Could the entries below be reproduced exactly, with the images removed?

▶ **Given data**:
━━━━━━

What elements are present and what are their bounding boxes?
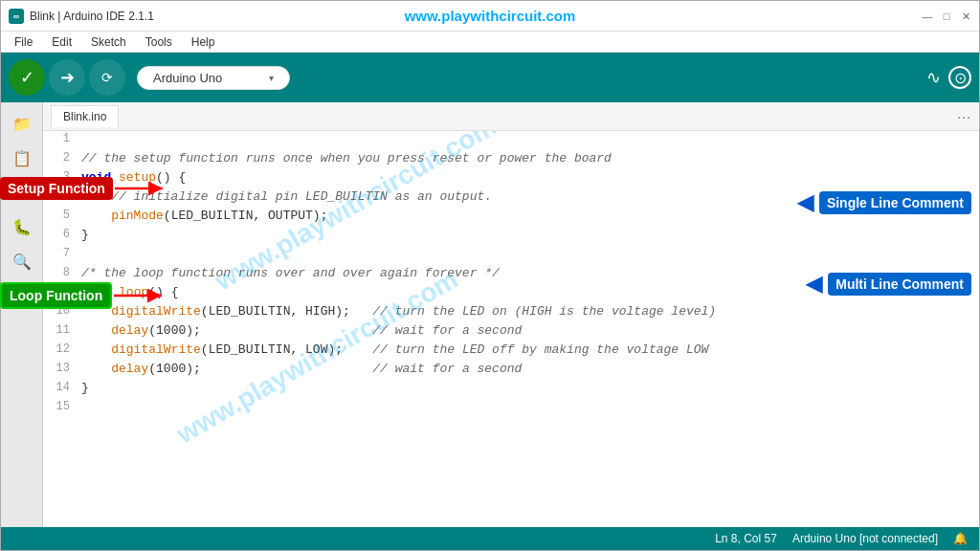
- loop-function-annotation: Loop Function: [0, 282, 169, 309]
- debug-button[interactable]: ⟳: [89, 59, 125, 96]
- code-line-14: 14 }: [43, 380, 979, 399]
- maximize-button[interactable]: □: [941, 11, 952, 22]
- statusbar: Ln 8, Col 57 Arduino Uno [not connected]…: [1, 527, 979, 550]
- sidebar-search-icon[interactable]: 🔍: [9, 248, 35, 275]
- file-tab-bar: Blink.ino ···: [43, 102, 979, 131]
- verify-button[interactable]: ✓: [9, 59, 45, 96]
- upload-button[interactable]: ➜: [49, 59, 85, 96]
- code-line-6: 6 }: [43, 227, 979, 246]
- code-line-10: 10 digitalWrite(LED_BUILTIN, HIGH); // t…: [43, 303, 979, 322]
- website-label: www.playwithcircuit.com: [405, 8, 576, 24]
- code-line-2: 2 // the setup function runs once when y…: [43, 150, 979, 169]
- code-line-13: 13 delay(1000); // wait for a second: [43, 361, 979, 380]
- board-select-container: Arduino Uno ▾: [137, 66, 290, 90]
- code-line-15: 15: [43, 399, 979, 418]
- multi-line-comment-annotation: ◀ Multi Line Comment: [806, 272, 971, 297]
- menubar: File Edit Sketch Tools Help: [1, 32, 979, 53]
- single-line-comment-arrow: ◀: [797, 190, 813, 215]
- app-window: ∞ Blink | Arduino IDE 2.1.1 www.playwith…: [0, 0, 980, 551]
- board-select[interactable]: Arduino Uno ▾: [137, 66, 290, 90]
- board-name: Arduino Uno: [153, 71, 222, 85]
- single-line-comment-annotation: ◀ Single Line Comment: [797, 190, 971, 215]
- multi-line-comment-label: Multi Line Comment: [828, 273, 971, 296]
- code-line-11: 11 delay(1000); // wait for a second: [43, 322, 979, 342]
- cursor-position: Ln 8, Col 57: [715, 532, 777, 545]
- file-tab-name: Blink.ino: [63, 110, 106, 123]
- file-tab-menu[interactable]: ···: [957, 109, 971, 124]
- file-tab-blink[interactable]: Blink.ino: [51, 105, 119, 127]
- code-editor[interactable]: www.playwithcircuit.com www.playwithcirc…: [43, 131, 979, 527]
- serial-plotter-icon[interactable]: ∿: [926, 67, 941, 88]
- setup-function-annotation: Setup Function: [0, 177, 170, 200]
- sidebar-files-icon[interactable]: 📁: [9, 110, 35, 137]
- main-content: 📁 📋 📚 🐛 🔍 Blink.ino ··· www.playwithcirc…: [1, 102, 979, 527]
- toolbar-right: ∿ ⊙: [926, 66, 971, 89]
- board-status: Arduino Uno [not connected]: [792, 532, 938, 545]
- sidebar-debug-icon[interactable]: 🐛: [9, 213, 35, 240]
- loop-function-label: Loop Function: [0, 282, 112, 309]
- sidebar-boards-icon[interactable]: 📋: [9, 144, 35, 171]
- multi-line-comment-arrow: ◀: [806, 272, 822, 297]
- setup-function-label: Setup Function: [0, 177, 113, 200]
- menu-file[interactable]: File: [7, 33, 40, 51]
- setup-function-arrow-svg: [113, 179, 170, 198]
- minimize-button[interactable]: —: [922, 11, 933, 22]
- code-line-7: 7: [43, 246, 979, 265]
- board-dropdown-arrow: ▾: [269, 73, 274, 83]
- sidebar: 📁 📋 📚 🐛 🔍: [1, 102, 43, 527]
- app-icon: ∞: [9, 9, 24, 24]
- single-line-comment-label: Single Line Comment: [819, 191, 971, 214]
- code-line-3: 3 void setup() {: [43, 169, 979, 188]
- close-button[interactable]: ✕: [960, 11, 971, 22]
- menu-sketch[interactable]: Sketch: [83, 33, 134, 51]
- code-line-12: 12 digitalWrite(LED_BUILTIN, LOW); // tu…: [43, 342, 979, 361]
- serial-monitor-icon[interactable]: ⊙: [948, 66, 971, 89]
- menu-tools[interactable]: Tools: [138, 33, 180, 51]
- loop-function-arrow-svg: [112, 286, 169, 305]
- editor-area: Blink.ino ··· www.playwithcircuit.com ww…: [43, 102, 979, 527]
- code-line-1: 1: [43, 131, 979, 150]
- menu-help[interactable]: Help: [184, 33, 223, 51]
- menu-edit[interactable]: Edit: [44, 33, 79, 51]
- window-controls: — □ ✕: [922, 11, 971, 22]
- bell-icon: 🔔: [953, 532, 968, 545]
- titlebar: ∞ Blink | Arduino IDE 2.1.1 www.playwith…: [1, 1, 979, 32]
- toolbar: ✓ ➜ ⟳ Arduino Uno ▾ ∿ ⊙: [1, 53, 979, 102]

━━━━━━

▶ **Written solution**:
What elements are present and what are their bounding boxes?
- loop-function-annotation: Loop Function: [0, 282, 169, 309]
- debug-button[interactable]: ⟳: [89, 59, 125, 96]
- code-line-14: 14 }: [43, 380, 979, 399]
- maximize-button[interactable]: □: [941, 11, 952, 22]
- statusbar: Ln 8, Col 57 Arduino Uno [not connected]…: [1, 527, 979, 550]
- sidebar-search-icon[interactable]: 🔍: [9, 248, 35, 275]
- file-tab-bar: Blink.ino ···: [43, 102, 979, 131]
- verify-button[interactable]: ✓: [9, 59, 45, 96]
- upload-button[interactable]: ➜: [49, 59, 85, 96]
- code-line-6: 6 }: [43, 227, 979, 246]
- code-line-10: 10 digitalWrite(LED_BUILTIN, HIGH); // t…: [43, 303, 979, 322]
- website-label: www.playwithcircuit.com: [405, 8, 576, 24]
- code-line-2: 2 // the setup function runs once when y…: [43, 150, 979, 169]
- code-line-13: 13 delay(1000); // wait for a second: [43, 361, 979, 380]
- board-select-container: Arduino Uno ▾: [137, 66, 290, 90]
- code-line-15: 15: [43, 399, 979, 418]
- multi-line-comment-annotation: ◀ Multi Line Comment: [806, 272, 971, 297]
- menubar: File Edit Sketch Tools Help: [1, 32, 979, 53]
- single-line-comment-arrow: ◀: [797, 190, 813, 215]
- app-window: ∞ Blink | Arduino IDE 2.1.1 www.playwith…: [0, 0, 980, 551]
- board-select[interactable]: Arduino Uno ▾: [137, 66, 290, 90]
- board-name: Arduino Uno: [153, 71, 222, 85]
- single-line-comment-annotation: ◀ Single Line Comment: [797, 190, 971, 215]
- multi-line-comment-label: Multi Line Comment: [828, 273, 971, 296]
- code-line-11: 11 delay(1000); // wait for a second: [43, 322, 979, 342]
- cursor-position: Ln 8, Col 57: [715, 532, 777, 545]
- file-tab-name: Blink.ino: [63, 110, 106, 123]
- file-tab-menu[interactable]: ···: [957, 109, 971, 124]
- file-tab-blink[interactable]: Blink.ino: [51, 105, 119, 127]
- code-editor[interactable]: www.playwithcircuit.com www.playwithcirc…: [43, 131, 979, 527]
- serial-plotter-icon[interactable]: ∿: [926, 67, 941, 88]
- setup-function-annotation: Setup Function: [0, 177, 170, 200]
- sidebar-files-icon[interactable]: 📁: [9, 110, 35, 137]
- main-content: 📁 📋 📚 🐛 🔍 Blink.ino ··· www.playwithcirc…: [1, 102, 979, 527]
- toolbar-right: ∿ ⊙: [926, 66, 971, 89]
- board-status: Arduino Uno [not connected]: [792, 532, 938, 545]
- sidebar-debug-icon[interactable]: 🐛: [9, 213, 35, 240]
- loop-function-label: Loop Function: [0, 282, 112, 309]
- sidebar-boards-icon[interactable]: 📋: [9, 144, 35, 171]
- multi-line-comment-arrow: ◀: [806, 272, 822, 297]
- setup-function-label: Setup Function: [0, 177, 113, 200]
- menu-file[interactable]: File: [7, 33, 40, 51]
- setup-function-arrow-svg: [113, 179, 170, 198]
- minimize-button[interactable]: —: [922, 11, 933, 22]
- code-line-7: 7: [43, 246, 979, 265]
- board-dropdown-arrow: ▾: [269, 73, 274, 83]
- sidebar: 📁 📋 📚 🐛 🔍: [1, 102, 43, 527]
- app-icon: ∞: [9, 9, 24, 24]
- single-line-comment-label: Single Line Comment: [819, 191, 971, 214]
- code-line-3: 3 void setup() {: [43, 169, 979, 188]
- close-button[interactable]: ✕: [960, 11, 971, 22]
- menu-sketch[interactable]: Sketch: [83, 33, 134, 51]
- code-line-12: 12 digitalWrite(LED_BUILTIN, LOW); // tu…: [43, 342, 979, 361]
- serial-monitor-icon[interactable]: ⊙: [948, 66, 971, 89]
- menu-tools[interactable]: Tools: [138, 33, 180, 51]
- loop-function-arrow-svg: [112, 286, 169, 305]
- editor-area: Blink.ino ··· www.playwithcircuit.com ww…: [43, 102, 979, 527]
- code-line-1: 1: [43, 131, 979, 150]
- menu-help[interactable]: Help: [184, 33, 223, 51]
- menu-edit[interactable]: Edit: [44, 33, 79, 51]
- window-controls: — □ ✕: [922, 11, 971, 22]
- bell-icon: 🔔: [953, 532, 968, 545]
- titlebar: ∞ Blink | Arduino IDE 2.1.1 www.playwith…: [1, 1, 979, 32]
- toolbar: ✓ ➜ ⟳ Arduino Uno ▾ ∿ ⊙: [1, 53, 979, 102]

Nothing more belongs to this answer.